Méga tempête - État d'urgence dans l'est des États-Unis
Ship Bottom — Des dizaines de millions de résidants de l'est des États-Unis se trouvant sur la trajectoire d'une tempête massive se préparaient dimanche aux premières gouttes de pluie attendues plus tard dans la journée. Celles-ci seront suivies, au cours des prochains jours, par des trombes d'eau, de forts vents et probablement de grandes quantités de neige.
Les avertissements émis par les responsables à l'attention de quiconque pourrait être touché par la tempête étaient simples: soyez préparés et trouvez un refuge.
L'état d'urgence a été déclaré dans plusieurs États américains, de la Caroline du Nord, où de forts vents ont accompagné les pluies dimanche matin, au Connecticut. Le Delaware a ordonné l'évacuation des communautés côtières pour 20 h, dimanche.
New York
Le gouverneur de l'État de New York, Andrew Cuomo, a ordonné l'arrêt de l'ensemble des services de transports en commun de New York à partir de 19 h dimanche, en prévision de l'arrivée de la tempête. La ville avait suspendu le service de métro avant l'ouragan Irene, l'an dernier, et une étude de l'université Columbia affirme que si Irene avait provoqué des vagues de seulement 30 centimètres de plus, tout Lower Manhattan aurait été paralysé.
Michael Bloomberg, le maire de New York, a annoncé que le système scolaire public, fort de 1,1 million d'élèves, serait fermé lundi. Il a également ordonné l'évacuation d'une partie de Lower Manhattan et des Rockaways, une région côtière basse dans l'arrondissement de Queens.
65 morts dans les Caraïbes
Dimanche, l'ouragan Sandy se dirigeait vers le nord en provenance des Caraïbes, après y avoir fait au moins 65 morts, pour rencontrer une tempête hivernale venue de l'ouest et un front froid venu du nord, en plus de la marée haute. Les experts estiment que la rare tempête hybride qui en résultera aura un impact sur 1300 kilomètres de côtes, de la côte est aux Grands Lacs.
Les risques ne sont d'ailleurs pas limités aux régions côtières. Les météorologues s'inquiètent bien davantage des inondations dans les terres que des vents. Les pluies pourraient saturer le sol, provoquant des chutes d'arbres sur des lignes électriques, ont indiqué des responsables des services publics, appelant les résidants à se préparer à des pannes de courant de plusieurs jours.
Dimanche en fin de matinée, Sandy était un ouragan de catégorie 1, avec des vents de 120 kilomètres/heure, et se trouvait à environ 400 kilomètres au sud-est de Cape Hatteras, en Caroline du Nord. La tempête se déplaçait vers le nord-est à 22,5 kilomètres/heure, selon le centre de surveillance des ouragans (NHC) de Miami.
La tempête devrait continuer à se déplacer parallèlement à la côte sud-est des États-Unis pendant la majeure partie de la journée, et s'approcher du milieu de la côte Est aux alentours de lundi soir, avant d'atteindre le sud de la Nouvelle-Angleterre plus tard cette semaine.
Rare convergence
Sandy est si énorme et la convergence des trois tempêtes est si rare que «nous ne pouvons tout simplement pas prévoir qui encaissera le plus fort du choc», a déclaré Rick Knabb, directeur du NHC.
Au New Jersey, le gouverneur Chris Christie, qui a été vertement critiqué pour ne pas avoir interrompu ses vacances familiales en Floride lorsqu'une tempête de neige avait paralysé son État en 2010, a mis fin à ses activités de campagne avec le candidat républicain Mitt Romney en Caroline du Nord, vendredi, pour rentrer chez lui.
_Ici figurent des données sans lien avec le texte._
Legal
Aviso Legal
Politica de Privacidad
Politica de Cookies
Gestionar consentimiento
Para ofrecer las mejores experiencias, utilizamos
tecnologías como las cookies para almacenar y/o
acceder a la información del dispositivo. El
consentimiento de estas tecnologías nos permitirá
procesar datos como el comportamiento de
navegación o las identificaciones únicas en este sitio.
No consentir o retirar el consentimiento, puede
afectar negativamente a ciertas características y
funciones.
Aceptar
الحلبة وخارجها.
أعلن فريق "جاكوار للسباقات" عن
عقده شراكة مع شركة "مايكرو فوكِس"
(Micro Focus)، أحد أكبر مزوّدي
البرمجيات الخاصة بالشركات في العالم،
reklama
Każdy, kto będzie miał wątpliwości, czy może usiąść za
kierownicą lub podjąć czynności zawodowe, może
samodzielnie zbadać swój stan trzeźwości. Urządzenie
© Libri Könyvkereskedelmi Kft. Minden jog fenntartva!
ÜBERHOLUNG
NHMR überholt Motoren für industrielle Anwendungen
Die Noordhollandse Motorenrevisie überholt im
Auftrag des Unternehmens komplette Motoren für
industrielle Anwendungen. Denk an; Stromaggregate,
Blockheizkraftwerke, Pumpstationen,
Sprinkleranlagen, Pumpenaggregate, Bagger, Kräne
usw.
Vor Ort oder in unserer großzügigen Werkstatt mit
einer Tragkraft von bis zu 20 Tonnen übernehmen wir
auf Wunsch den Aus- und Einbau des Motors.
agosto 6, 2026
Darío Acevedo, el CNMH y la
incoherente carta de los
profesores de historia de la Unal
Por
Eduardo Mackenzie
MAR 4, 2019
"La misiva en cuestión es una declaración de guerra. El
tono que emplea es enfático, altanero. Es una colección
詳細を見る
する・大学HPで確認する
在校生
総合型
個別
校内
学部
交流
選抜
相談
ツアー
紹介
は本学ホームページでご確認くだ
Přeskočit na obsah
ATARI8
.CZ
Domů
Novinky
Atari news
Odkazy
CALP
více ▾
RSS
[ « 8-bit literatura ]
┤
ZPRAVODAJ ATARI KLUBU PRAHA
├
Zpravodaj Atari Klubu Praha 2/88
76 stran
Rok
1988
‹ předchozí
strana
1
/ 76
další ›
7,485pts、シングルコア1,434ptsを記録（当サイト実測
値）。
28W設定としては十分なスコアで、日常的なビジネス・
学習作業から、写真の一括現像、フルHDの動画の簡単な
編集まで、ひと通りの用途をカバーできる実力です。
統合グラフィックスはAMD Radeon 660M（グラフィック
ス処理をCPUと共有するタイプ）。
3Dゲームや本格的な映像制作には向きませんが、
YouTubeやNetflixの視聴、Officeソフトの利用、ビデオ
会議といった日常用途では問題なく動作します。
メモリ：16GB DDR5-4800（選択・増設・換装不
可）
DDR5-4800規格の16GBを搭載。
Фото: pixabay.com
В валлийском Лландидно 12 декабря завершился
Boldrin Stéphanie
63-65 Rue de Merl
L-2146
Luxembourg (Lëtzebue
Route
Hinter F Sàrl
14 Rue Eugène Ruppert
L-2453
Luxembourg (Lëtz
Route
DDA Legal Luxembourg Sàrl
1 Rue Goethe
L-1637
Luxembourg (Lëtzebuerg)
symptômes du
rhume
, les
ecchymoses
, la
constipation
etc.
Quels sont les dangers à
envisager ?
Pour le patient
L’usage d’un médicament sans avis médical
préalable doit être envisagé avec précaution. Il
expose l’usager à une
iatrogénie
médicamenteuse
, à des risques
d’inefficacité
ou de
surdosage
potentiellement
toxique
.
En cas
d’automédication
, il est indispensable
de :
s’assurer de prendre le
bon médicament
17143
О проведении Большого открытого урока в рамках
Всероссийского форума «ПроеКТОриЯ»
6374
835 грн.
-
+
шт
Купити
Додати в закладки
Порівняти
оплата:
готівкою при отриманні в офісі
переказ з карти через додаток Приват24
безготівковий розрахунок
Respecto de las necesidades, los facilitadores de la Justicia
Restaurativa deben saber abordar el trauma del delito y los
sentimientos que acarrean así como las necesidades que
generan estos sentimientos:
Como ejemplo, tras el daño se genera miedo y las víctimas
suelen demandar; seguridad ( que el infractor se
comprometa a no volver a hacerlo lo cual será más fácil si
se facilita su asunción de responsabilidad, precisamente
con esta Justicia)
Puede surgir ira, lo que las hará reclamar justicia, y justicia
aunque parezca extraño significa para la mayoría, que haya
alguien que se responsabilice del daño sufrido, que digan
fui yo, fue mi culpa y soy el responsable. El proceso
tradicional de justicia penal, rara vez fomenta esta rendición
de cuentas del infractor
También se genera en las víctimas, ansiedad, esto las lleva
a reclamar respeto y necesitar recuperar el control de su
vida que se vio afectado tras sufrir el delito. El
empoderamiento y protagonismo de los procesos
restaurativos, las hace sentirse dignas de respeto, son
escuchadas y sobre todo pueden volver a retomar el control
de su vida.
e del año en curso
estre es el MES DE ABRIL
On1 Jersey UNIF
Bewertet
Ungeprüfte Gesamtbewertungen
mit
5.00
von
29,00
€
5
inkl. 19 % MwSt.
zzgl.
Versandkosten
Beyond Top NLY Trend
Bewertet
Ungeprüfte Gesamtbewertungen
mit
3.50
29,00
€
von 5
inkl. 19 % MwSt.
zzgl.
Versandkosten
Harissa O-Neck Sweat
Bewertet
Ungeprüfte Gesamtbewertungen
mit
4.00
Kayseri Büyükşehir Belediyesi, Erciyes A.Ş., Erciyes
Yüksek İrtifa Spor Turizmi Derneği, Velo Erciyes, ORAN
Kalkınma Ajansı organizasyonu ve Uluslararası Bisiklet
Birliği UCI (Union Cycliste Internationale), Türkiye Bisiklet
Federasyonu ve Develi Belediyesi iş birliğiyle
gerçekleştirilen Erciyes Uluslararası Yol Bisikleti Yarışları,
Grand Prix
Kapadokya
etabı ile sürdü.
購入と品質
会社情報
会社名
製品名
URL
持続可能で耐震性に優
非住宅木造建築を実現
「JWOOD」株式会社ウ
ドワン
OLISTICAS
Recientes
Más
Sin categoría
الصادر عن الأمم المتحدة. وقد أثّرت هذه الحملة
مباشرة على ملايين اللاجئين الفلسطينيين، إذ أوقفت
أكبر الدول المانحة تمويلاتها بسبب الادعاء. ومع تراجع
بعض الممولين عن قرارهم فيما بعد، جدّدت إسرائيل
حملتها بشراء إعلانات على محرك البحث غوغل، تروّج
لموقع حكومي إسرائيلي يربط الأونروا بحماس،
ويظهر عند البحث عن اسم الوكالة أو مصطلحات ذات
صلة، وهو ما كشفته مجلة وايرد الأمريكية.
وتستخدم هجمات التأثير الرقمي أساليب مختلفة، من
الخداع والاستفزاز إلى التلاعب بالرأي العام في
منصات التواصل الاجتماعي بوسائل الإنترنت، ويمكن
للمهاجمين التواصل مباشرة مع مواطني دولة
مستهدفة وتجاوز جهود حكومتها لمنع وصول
L'état d'urgence a été déclaré samedi au New Jersey.
Le service de train Amtrak a commencé à annuler, dans la nuit de samedi à dimanche, certains déplacements de passagers dans des régions de la côte Est, y compris entre Washington et New York. Les transporteurs aériens ont commencé à déplacer leurs avions des aéroports de la région pour éviter les dommages et à ajouter des vols, dimanche, en partance de New York et de Washington en prévision des annulations à venir lundi.
En Virginie, la Garde nationale a obtenu l'autorisation de mobiliser jusqu'à 500 hommes pour transporter les débris et nettoyer les routes, tandis que les résidants des villes côtières entassaient des sacs de sable devant chez eux.
Le président Barack Obama surveillait la progression de la tempête et travaillait avec les administrations des États et des villes pour s'assurer qu'elles obtiennent les ressources nécessaires pour se préparer, ont indiqué des responsables fédéraux.